* [Work request]: In the entries that follow, find the line containing "EDITOR'S PICKS" and the line containing "This allows any", then retype exactly the lines from the first through the second, pictures excluded.

* [Source material]:

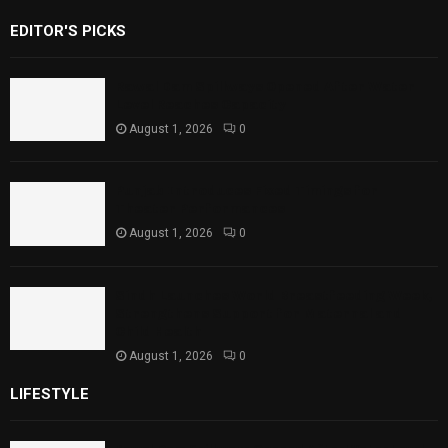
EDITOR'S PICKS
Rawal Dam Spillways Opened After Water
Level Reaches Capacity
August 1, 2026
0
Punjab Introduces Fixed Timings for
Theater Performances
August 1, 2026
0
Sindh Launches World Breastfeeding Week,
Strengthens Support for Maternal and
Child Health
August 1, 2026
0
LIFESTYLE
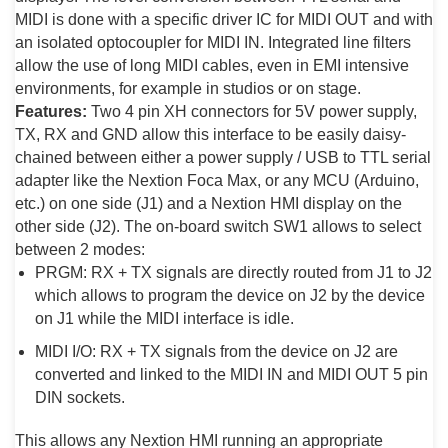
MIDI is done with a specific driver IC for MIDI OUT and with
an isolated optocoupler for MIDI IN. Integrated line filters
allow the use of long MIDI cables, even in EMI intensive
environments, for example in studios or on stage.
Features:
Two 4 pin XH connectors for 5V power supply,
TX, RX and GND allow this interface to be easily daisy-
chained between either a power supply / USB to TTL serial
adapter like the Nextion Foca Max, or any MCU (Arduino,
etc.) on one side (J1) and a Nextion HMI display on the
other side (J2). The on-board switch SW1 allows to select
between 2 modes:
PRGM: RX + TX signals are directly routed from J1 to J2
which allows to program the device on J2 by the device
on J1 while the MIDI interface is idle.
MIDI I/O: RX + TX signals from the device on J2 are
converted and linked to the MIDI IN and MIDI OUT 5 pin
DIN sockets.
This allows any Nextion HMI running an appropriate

==

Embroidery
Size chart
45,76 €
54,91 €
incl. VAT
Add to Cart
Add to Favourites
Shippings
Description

* * *

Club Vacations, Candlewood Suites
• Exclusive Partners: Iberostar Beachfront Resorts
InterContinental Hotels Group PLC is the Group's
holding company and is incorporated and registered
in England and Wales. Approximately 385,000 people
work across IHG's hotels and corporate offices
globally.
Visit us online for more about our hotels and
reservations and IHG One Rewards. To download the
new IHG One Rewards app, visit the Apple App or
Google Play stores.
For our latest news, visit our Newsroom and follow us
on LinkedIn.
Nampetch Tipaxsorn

* [Response to this exercise]:
EDITOR'S PICKS
Rawal Dam Spillways Opened After Water
Level Reaches Capacity
August 1, 2026
0
Punjab Introduces Fixed Timings for
Theater Performances
August 1, 2026
0
Sindh Launches World Breastfeeding Week,
Strengthens Support for Maternal and
Child Health
August 1, 2026
0
LIFESTYLE
MIDI is done with a specific driver IC for MIDI OUT and with
an isolated optocoupler for MIDI IN. Integrated line filters
allow the use of long MIDI cables, even in EMI intensive
environments, for example in studios or on stage.
Features:
Two 4 pin XH connectors for 5V power supply,
TX, RX and GND allow this interface to be easily daisy-
chained between either a power supply / USB to TTL serial
adapter like the Nextion Foca Max, or any MCU (Arduino,
etc.) on one side (J1) and a Nextion HMI display on the
other side (J2). The on-board switch SW1 allows to select
between 2 modes:
PRGM: RX + TX signals are directly routed from J1 to J2
which allows to program the device on J2 by the device
on J1 while the MIDI interface is idle.
MIDI I/O: RX + TX signals from the device on J2 are
converted and linked to the MIDI IN and MIDI OUT 5 pin
DIN sockets.
This allows any Nextion HMI running an appropriate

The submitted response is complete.